Depuis le 24 décembre, le peuple péruvien se mobilise à Lima, Arequipa, Ayacucho et d’autres villes au Pérou, ainsi qu’à l’étranger, contre la grâce présidentielle accordée à Alberto Fujimori par le président Pedro Pablo Kucsynski.
Alberto Fujimori, ancien président du Pérou, a été condamné à 25 ans de détention après avoir été reconnu coupable de crimes contre l’humanité. Prétextant le combat contre la guérilla du Sentier lumineux, Fujimori, avec le soutien des Forces armées péruviennes, a lancé une campagne de terreur, torture, assassinat et disparition de milliers de militants politiques. Il a aussi été responsable de la stérilisation massive et forcée de milliers de femmes indigènes, paysannes et des secteurs les plus précaires de la société.
Manœuvre sans principes
Cette grâce est le fruit d’une négociation entre le président Kucsynski et le parti d’Alberto Fujimori. Ce parti, majoritaire au Parlement, avait revendiqué la destitution du président en raison des accusations de corruption dans le scandale des pots-de-vin accordés par l’entreprise brésilienne Odebrecht à son entreprise quand il était ministre de l’Économie du président Toledo. Au cours d’une manœuvre sans principes, Kenji Fujimori, fils de l’ancien président, a négocié la liberté de son père en échange de l’abstention de dix parlementaires de son parti. Grâce à cet accord, Kucsynski a pu rester au pouvoir.
Lors des dernières élections présidentielles, Keiko Fujimori, fille d’Alberto et candidate, avait promis de libérer son père si elle était élue. À cause de cette promesse, son adversaire Kucsynski avait obtenu les voix d’un large secteur de la population qui ne voulait plus de Fujimori.
Même s’il s’attendait à une réaction indignée de la part de la population, Kucsynksi n’avait pas prévu l’ampleur de la crise politique que sa décision ouvrirait.

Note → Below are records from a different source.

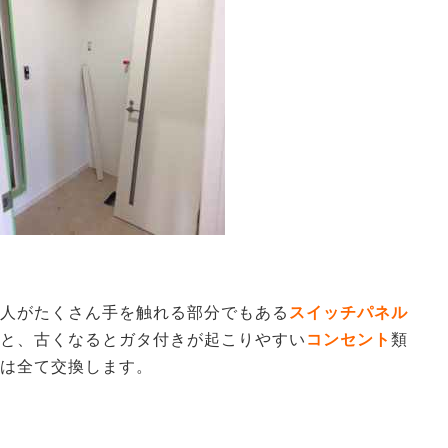
人がたくさん手を触れる部分でもある
スイッチパネル
と、古くなるとガタ付きが起こりやすい
コンセント
類
は全て交換します。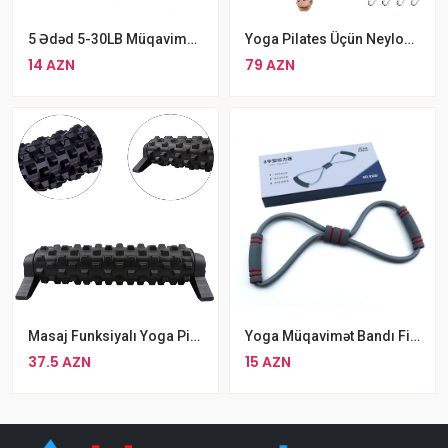
5 Ədəd 5-30LB Müqavimət Bantları AYAQ JQUTU
Yoga Pilates Üçün Neylon Yelləncək
14 AZN
79 AZN
Masaj Funksiyalı Yoga Pilates Silinderi
Yoga Müqavimət Bandı Fitness Rezin Espander
37.5 AZN
15 AZN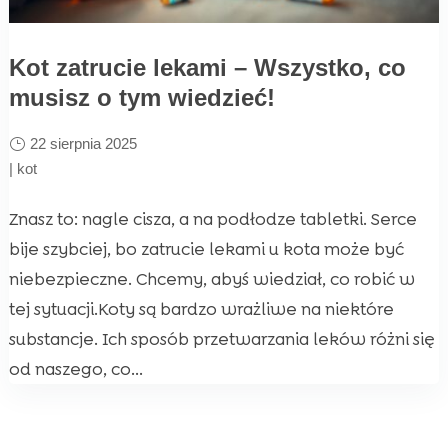
Kot zatrucie lekami – Wszystko, co
musisz o tym wiedzieć!
22 sierpnia 2025
|
kot
Znasz to: nagle cisza, a na podłodze tabletki. Serce
bije szybciej, bo zatrucie lekami u kota może być
niebezpieczne. Chcemy, abyś wiedział, co robić w
tej sytuacji.Koty są bardzo wrażliwe na niektóre
substancje. Ich sposób przetwarzania leków różni się
od naszego, co...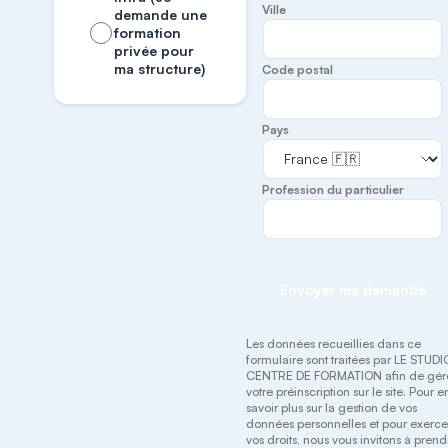
Ville
demande une
formation
privée pour
ma structure)
Code postal
Pays
Profession du particulier
Envoyer ma demande
Les données recueillies dans ce
formulaire sont traitées par LE STUDI
CENTRE DE FORMATION afin de gér
votre préinscription sur le site. Pour e
savoir plus sur la gestion de vos
données personnelles et pour exerce
vos droits, nous vous invitons à prend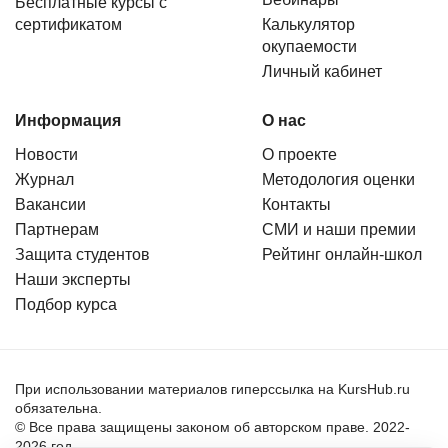
Бесплатные курсы с
сертификатом
Калькулятор
окупаемости
Личный кабинет
Информация
О нас
Новости
О проекте
Журнал
Методология оценки
Вакансии
Контакты
Партнерам
СМИ и наши премии
Защита студентов
Рейтинг онлайн-школ
Наши эксперты
Подбор курса
При использовании материалов гиперссылка на KursHub.ru
обязательна.
© Все права защищены законом об авторском праве. 2022-
2026 год.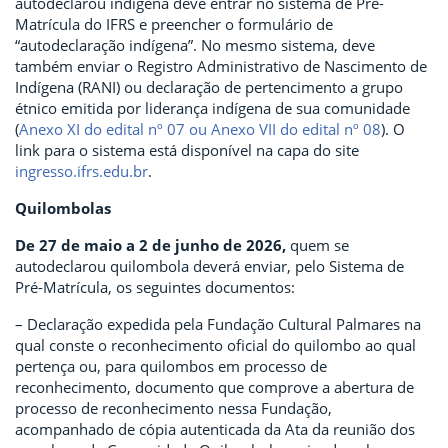
autodeclarou indígena deve entrar no sistema de Pré-
Matrícula do IFRS e preencher o formulário de
“autodeclaração indígena”. No mesmo sistema, deve
também enviar o Registro Administrativo de Nascimento de
Indígena (RANI) ou declaração de pertencimento a grupo
étnico emitida por liderança indígena de sua comunidade
(
Anexo XI do edital nº 07 ou Anexo VII do edital nº 08
). O
link para o sistema está disponível na capa do site
ingresso.ifrs.edu.br
.
Quilombolas
De 27 de maio a 2 de junho de 2026,
quem se
autodeclarou quilombola deverá enviar, pelo Sistema de
Pré-Matrícula, os seguintes documentos:
– Declaração expedida pela Fundação Cultural Palmares na
qual conste o reconhecimento oficial do quilombo ao qual
pertença ou, para quilombos em processo de
reconhecimento, documento que comprove a abertura de
processo de reconhecimento nessa Fundação,
acompanhado de cópia autenticada da Ata da reunião dos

Une crise aux conséquences imprévisibles
La rue s’est mobilisée dès l’annonce de la grâce. Il y a eu des mobilisations le jour de Noël, appelées par des syndicats de Puno, Chiclayo, Trujillo, Chimbote, Piura, Arequipa, Puno y Tacna, et la Fédération des travailleurs du Cusco a décrété en assemblée le lancement d’un plan de mobilisation jusqu’à ce que Fujimori retourne en prison.
La manœuvre politique répugnante du pouvoir a ouvert une crise aux conséquences imprévisibles dans le gouvernement, dans le parti de Kucsynski et dans celui de Fujimori. Trois des dix-huit députés du parti du président ont démissionné, mais aussi deux ministres et une vingtaine de hauts fonctionnaires. Le directeur général des droits humains au ministère de la Justice, Roger Rodríguez a démissionné en dénonçant le pardon accordé à Fujimori comme « honteux ».
La division dans le parti de l’ex-président est profonde. Keiko et Kenji, frère et sœur, se disputent le pouvoir. Elle, qui contrôlait le parti et avait lancé la procédure de destitution, sort très fragilisée de ce procès. Lui et son père, qui est prêt à reprendre la direction de son mouvement, vont se battre contre elle pour l’appareil « fujimoriste ».
Une mobilisation qui se poursuit
La Cour internationale des droits humains de l’Organisation des États américains (OEA) vient de rappeler que, d’après les conventions internationales, les condamnés pour crimes contre l’humanité n’ont pas le droit à l’amnistie. En réponse, le président péruvien a dit qu’il n’appliquerait pas une éventuelle décision de nullité de la Cour concernant cette grâce.
Plus de 60 % de la population ne croit pas qu’il s’agisse d’une question de « charité » envers un détenu malade, mais d’une négociation entre appareils politiques corrompus. C’est pour cette raison que la mobilisation se poursuit. Le peuple péruvien sait que la seule façon de faire annuler cette grâce est la résistance ouvrière et populaire, tel que l’a démontré le mouvement pour les droits humains en Argentine au début des années 2000, en faisant annuler l’amnistie des tortionnaires de la dictature militaire.
Comme ailleurs, à Paris, il y a eu plusieurs mobilisations contre le pardon à Fujimori, la dernière en date le samedi 13 décembre. Le NPA est solidaire et partie prenante de cette lutte.